● **ASSIGNMENT**:
Output all of the records word for word and drop the images.

● **GIVEN DATA**:
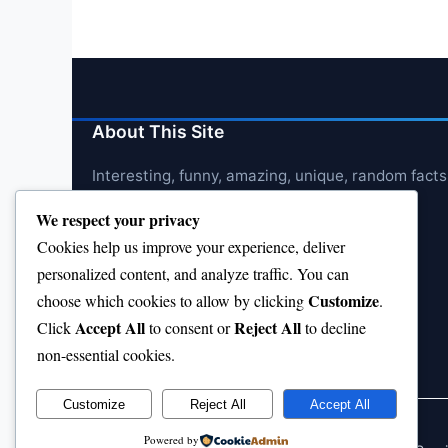
About This Site
Interesting, funny, amazing, unique, random facts
We respect your privacy
Cookies help us improve your experience, deliver
personalized content, and analyze traffic. You can
Customize
choose which cookies to allow by clicking
.
Accept All
Reject All
Click
to consent or
to decline
non-essential cookies.
Customize
Reject All
Accept All
Powered by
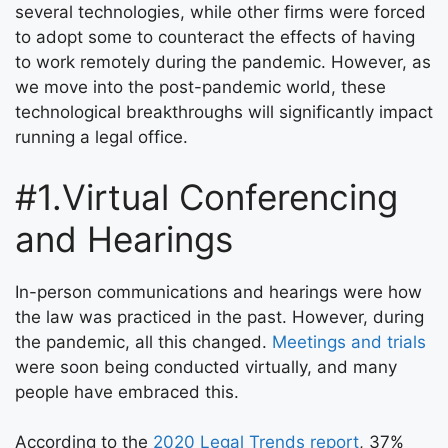
several technologies, while other firms were forced
to adopt some to counteract the effects of having
to work remotely during the pandemic. However, as
we move into the post-pandemic world, these
technological breakthroughs will significantly impact
running a legal office.
#1.Virtual Conferencing
and Hearings
In-person communications and hearings were how
the law was practiced in the past. However, during
the pandemic, all this changed.
Meetings and trials
were soon being conducted virtually, and many
people have embraced this.
According to the
2020 Legal Trends report
, 37%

● **WORKED SOLUTION**:
About This Site
Interesting, funny, amazing, unique, random facts
We respect your privacy
Cookies help us improve your experience, deliver
personalized content, and analyze traffic. You can
Customize
choose which cookies to allow by clicking
.
Accept All
Reject All
Click
to consent or
to decline
non-essential cookies.
Customize
Reject All
Accept All
Powered by
several technologies, while other firms were forced
to adopt some to counteract the effects of having
to work remotely during the pandemic. However, as
we move into the post-pandemic world, these
technological breakthroughs will significantly impact
running a legal office.
#1.Virtual Conferencing
and Hearings
In-person communications and hearings were how
the law was practiced in the past. However, during
the pandemic, all this changed.
Meetings and trials
were soon being conducted virtually, and many
people have embraced this.
According to the
2020 Legal Trends report
, 37%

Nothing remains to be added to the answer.